[Stored dataset items]

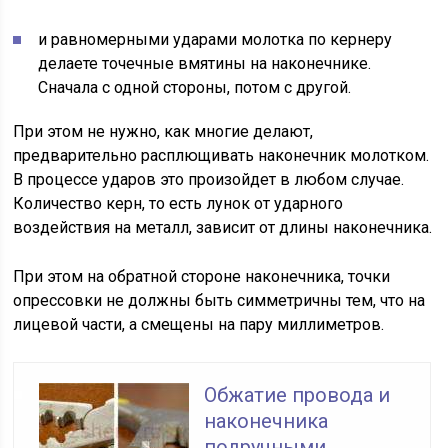
и равномерными ударами молотка по кернеру
делаете точечные вмятины на наконечнике.
Сначала с одной стороны, потом с другой.
При этом не нужно, как многие делают,
предварительно расплющивать наконечник молотком.
В процессе ударов это произойдет в любом случае.
Количество керн, то есть лунок от ударного
воздействия на металл, зависит от длины наконечника.
При этом на обратной стороне наконечника, точки
опрессовки не должны быть симметричны тем, что на
лицевой части, а смещены на пару миллиметров.
Обжатие провода и
наконечника
подручными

WHAT TO DO
Wherever a line of the entries holds the string "этом", copy that line.

EXPECTED ANSWER
При этом не нужно, как многие делают,
При этом на обратной стороне наконечника, точки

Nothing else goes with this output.